[Stored data]
####
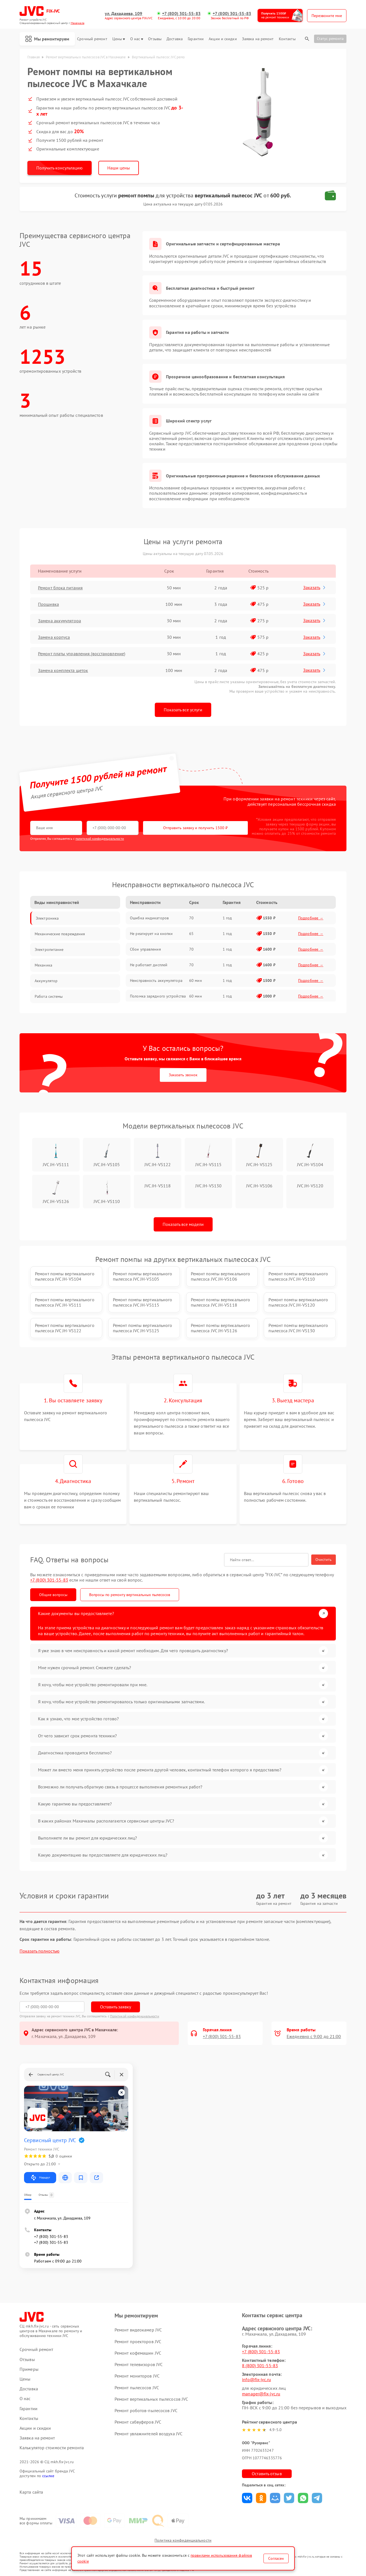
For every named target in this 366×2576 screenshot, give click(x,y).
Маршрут (40, 2177)
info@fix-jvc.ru (256, 2379)
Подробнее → (310, 918)
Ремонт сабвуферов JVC (138, 2422)
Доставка (175, 39)
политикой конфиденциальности (99, 838)
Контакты (287, 39)
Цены (118, 39)
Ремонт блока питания (60, 587)
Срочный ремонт (92, 39)
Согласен (276, 2558)
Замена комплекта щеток (63, 670)
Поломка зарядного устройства (158, 996)
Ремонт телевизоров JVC (139, 2364)
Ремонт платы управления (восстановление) (81, 653)
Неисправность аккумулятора (156, 980)
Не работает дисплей (148, 964)
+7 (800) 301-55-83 (181, 13)
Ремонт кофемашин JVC (138, 2353)
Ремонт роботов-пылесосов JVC (146, 2410)
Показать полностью (40, 1951)
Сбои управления (145, 949)
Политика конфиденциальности (183, 2540)
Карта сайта (31, 2492)
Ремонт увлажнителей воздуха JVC (148, 2433)
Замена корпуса (54, 637)
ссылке (48, 2475)
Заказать (314, 587)
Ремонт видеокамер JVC (138, 2330)
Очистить (323, 1559)
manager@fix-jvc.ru (261, 2393)
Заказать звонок (183, 1074)
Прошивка (48, 604)
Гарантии (196, 39)
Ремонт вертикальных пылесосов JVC (151, 2399)
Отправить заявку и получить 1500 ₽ (195, 827)
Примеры (29, 2369)
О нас (136, 39)
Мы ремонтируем (47, 38)
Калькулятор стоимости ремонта (52, 2447)
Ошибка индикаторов (149, 917)
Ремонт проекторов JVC (138, 2341)
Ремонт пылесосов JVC (137, 2387)
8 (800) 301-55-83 (260, 2365)
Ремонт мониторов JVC (137, 2376)
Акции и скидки (223, 39)
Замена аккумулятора (59, 620)
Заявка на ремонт (258, 39)
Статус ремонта (330, 38)
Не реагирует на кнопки (151, 933)
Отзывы (154, 39)
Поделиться (247, 2498)
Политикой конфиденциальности (134, 2016)
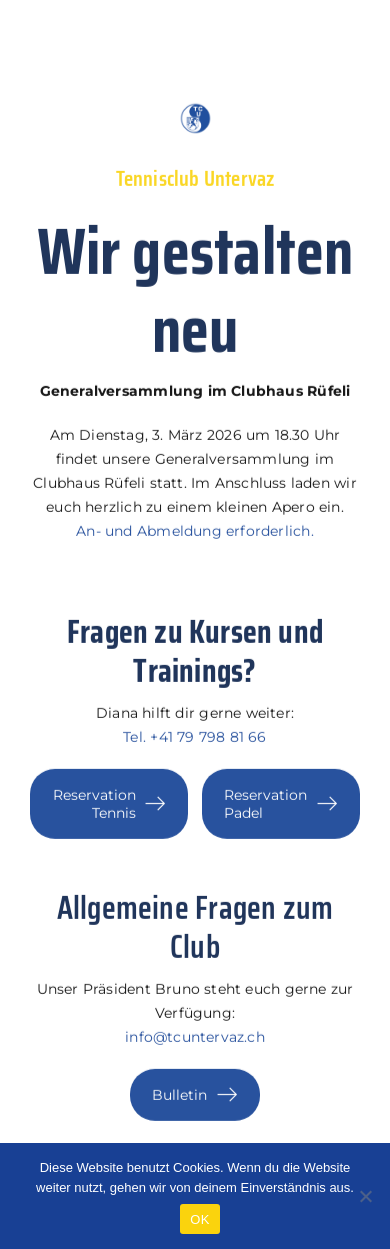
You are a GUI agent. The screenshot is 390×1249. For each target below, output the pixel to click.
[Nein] (365, 1196)
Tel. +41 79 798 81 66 (194, 738)
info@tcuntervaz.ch (195, 1038)
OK (199, 1219)
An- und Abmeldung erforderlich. (195, 533)
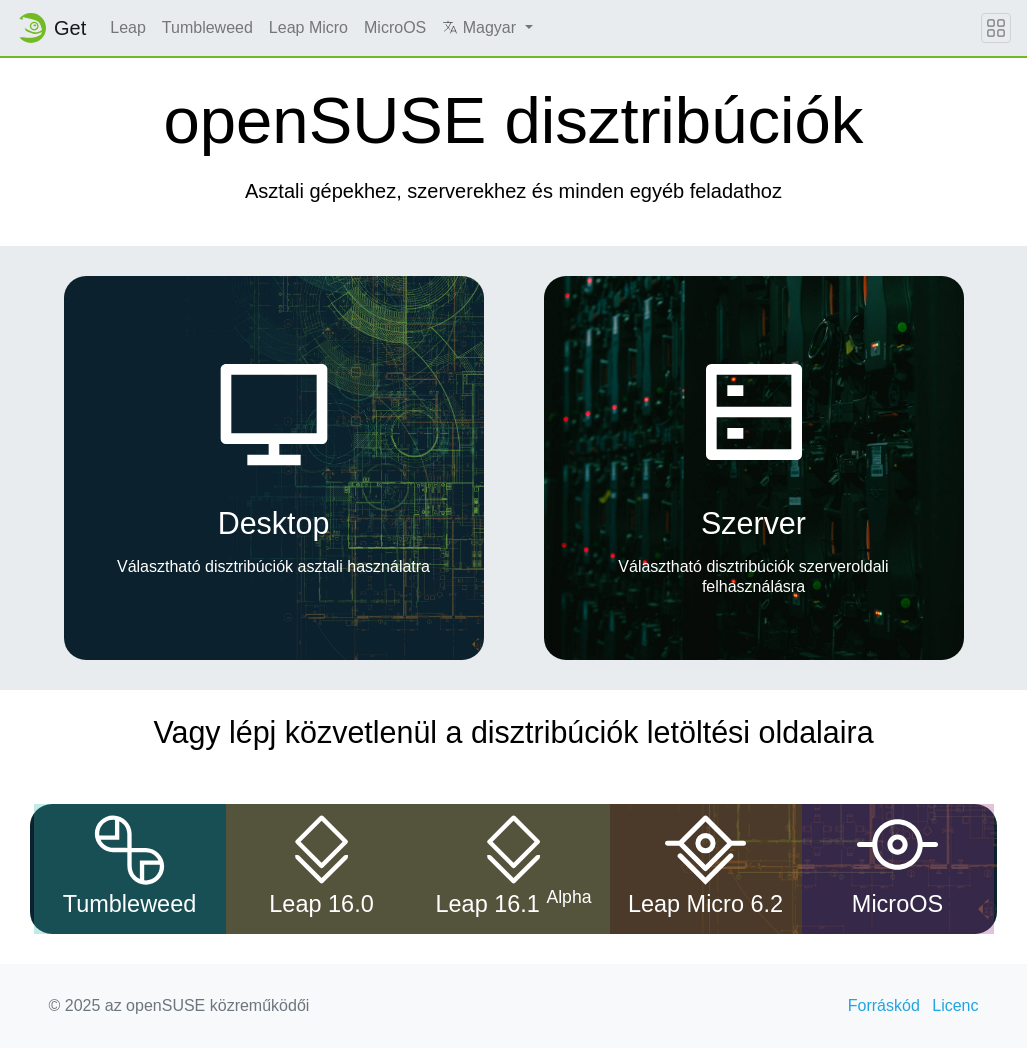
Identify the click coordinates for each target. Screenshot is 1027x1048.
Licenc (955, 1005)
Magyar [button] (481, 27)
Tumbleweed (207, 27)
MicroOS (395, 27)
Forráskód (884, 1005)
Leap (128, 27)
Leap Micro (308, 27)
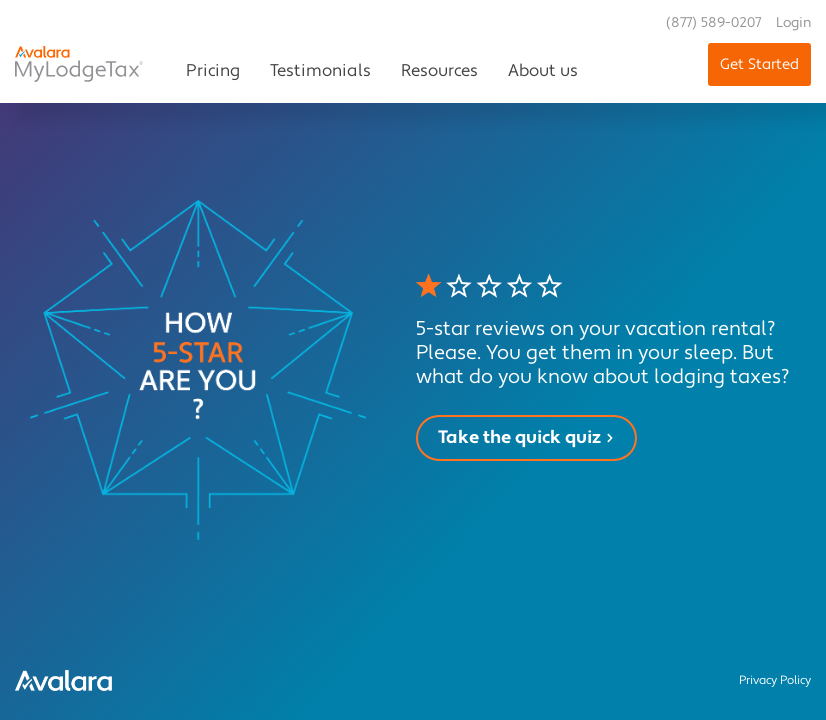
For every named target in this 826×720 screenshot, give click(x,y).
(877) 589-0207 (713, 23)
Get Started (759, 64)
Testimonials (320, 71)
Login (793, 23)
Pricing (213, 71)
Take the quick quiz (526, 437)
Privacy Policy (775, 680)
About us (543, 71)
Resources (439, 71)
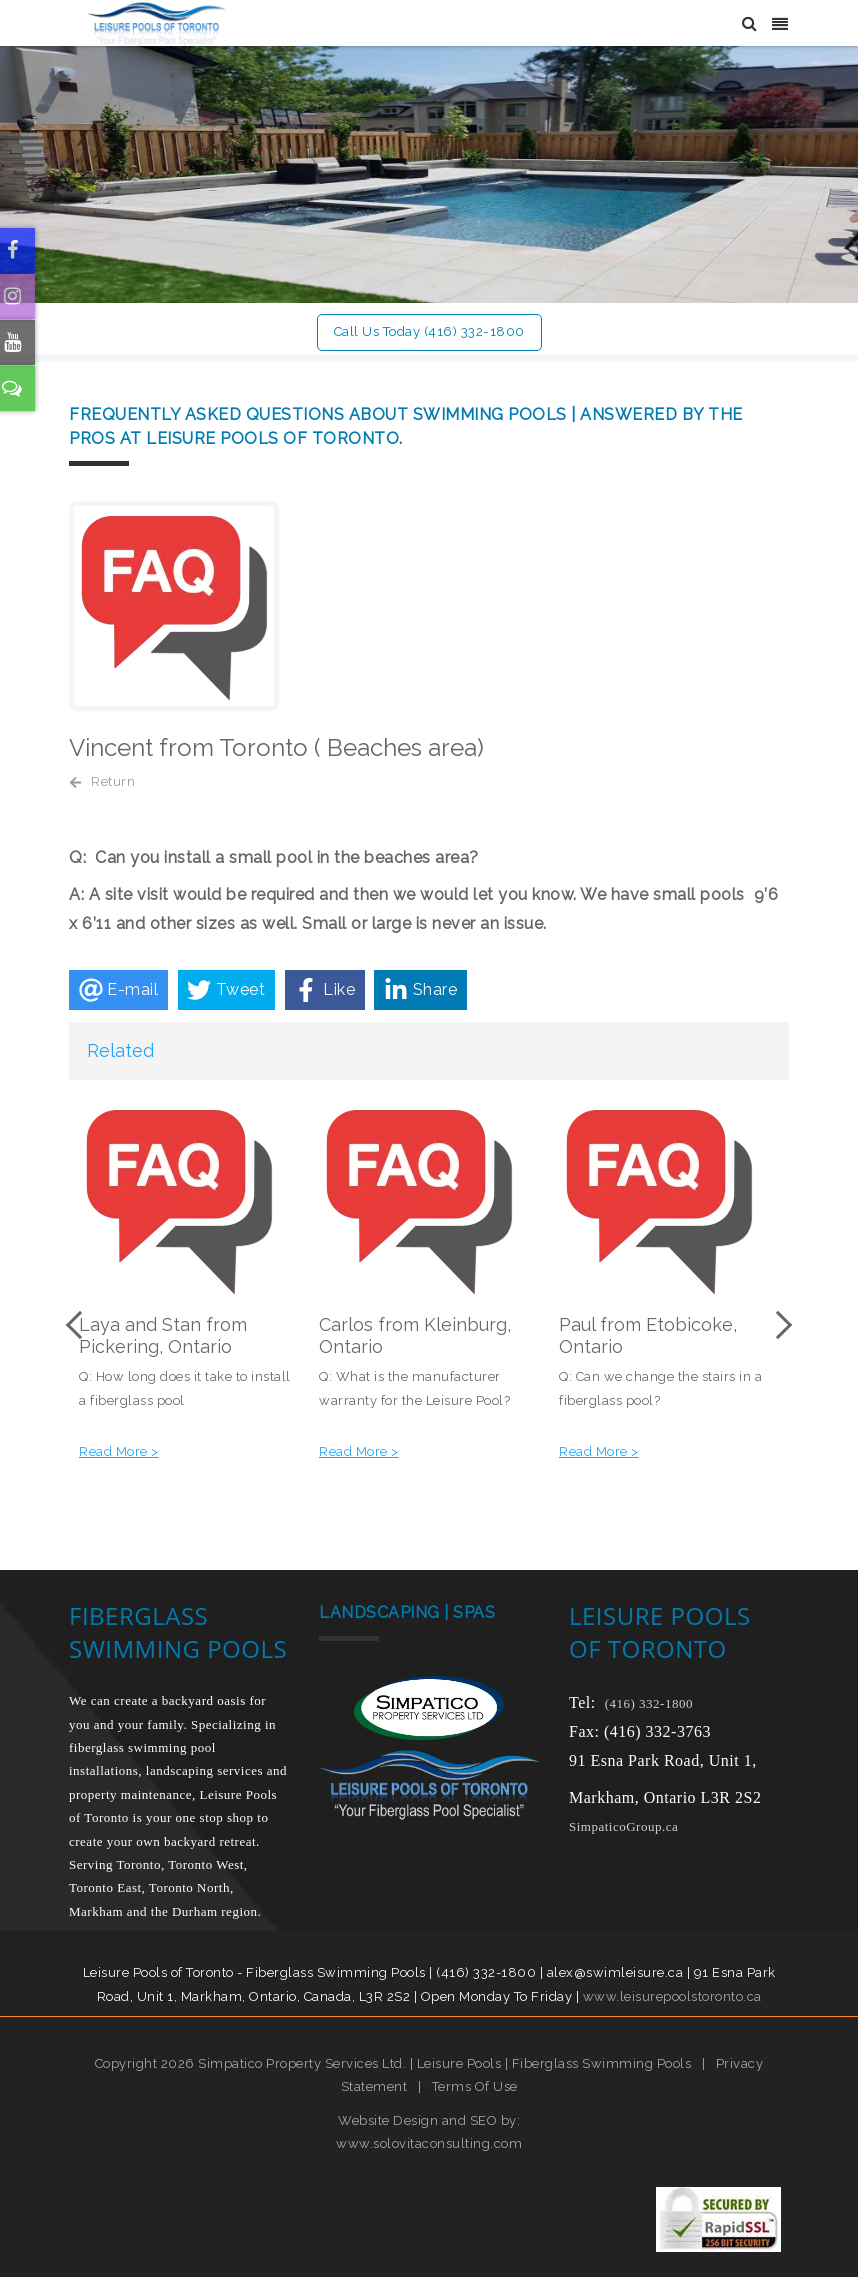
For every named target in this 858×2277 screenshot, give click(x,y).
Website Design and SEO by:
####
_Work task_: Your answer must be an exact repeat of all the records, minus the pictures.

_Solution_:
For every named target in this 366×2576 screenshot, give click(x,y).
Маршрут (40, 2177)
info@fix-jvc.ru (256, 2379)
Подробнее → (310, 918)
Ремонт сабвуферов JVC (138, 2422)
Доставка (175, 39)
политикой конфиденциальности (99, 838)
Контакты (287, 39)
Цены (118, 39)
Ремонт блока питания (60, 587)
Срочный ремонт (92, 39)
Согласен (276, 2558)
Замена комплекта щеток (63, 670)
Поломка зарядного устройства (158, 996)
Ремонт телевизоров JVC (139, 2364)
Ремонт платы управления (восстановление) (81, 653)
Неисправность аккумулятора (156, 980)
Не работает дисплей (148, 964)
+7 (800) 301-55-83 (181, 13)
Ремонт кофемашин JVC (138, 2353)
Ремонт роботов-пылесосов JVC (146, 2410)
Показать полностью (40, 1951)
Сбои управления (145, 949)
Политика конфиденциальности (183, 2540)
Карта сайта (31, 2492)
Ремонт увлажнителей воздуха JVC (148, 2433)
Замена корпуса (54, 637)
ссылке (48, 2475)
Заказать (314, 587)
Ремонт видеокамер JVC (138, 2330)
Очистить (323, 1559)
manager@fix-jvc.ru (261, 2393)
Заказать звонок (183, 1074)
Прошивка (48, 604)
Гарантии (196, 39)
Ремонт вертикальных пылесосов JVC (151, 2399)
Отправить заявку и получить 1500 ₽ (195, 827)
Примеры (29, 2369)
О нас (136, 39)
Мы ремонтируем (47, 38)
Калькулятор стоимости ремонта (52, 2447)
Ошибка индикаторов (149, 917)
Ремонт проекторов JVC (138, 2341)
Ремонт пылесосов JVC (137, 2387)
8 (800) 301-55-83 (260, 2365)
Ремонт мониторов JVC (137, 2376)
Акции и скидки (223, 39)
Замена аккумулятора (59, 620)
Заявка на ремонт (258, 39)
Статус ремонта (330, 38)
Не реагирует на кнопки (151, 933)
Отзывы (154, 39)
Поделиться (247, 2498)
Политикой конфиденциальности (134, 2016)
You are a GUI agent. The screenshot is 390×1249. For each target below, output the pixel to click.
[Nein] (365, 1196)
Tel. +41 79 798 81 66 (194, 738)
info@tcuntervaz.ch (195, 1038)
OK (199, 1219)
An- und Abmeldung erforderlich. (195, 533)
Identify the click coordinates for each target. Screenshot is 1027x1048.
Licenc (955, 1005)
Magyar [button] (481, 27)
Tumbleweed (207, 27)
MicroOS (395, 27)
Forráskód (884, 1005)
Leap (128, 27)
Leap Micro (308, 27)
For every named target in this 826×720 screenshot, give click(x,y).
(877) 589-0207 (713, 23)
Get Started (759, 64)
Testimonials (320, 71)
Login (793, 23)
Pricing (213, 71)
Take the quick quiz (526, 437)
Privacy Policy (775, 680)
About us (543, 71)
Resources (439, 71)
For every named target in this 858×2277 screenshot, give click(x,y).
Website Design and SEO by:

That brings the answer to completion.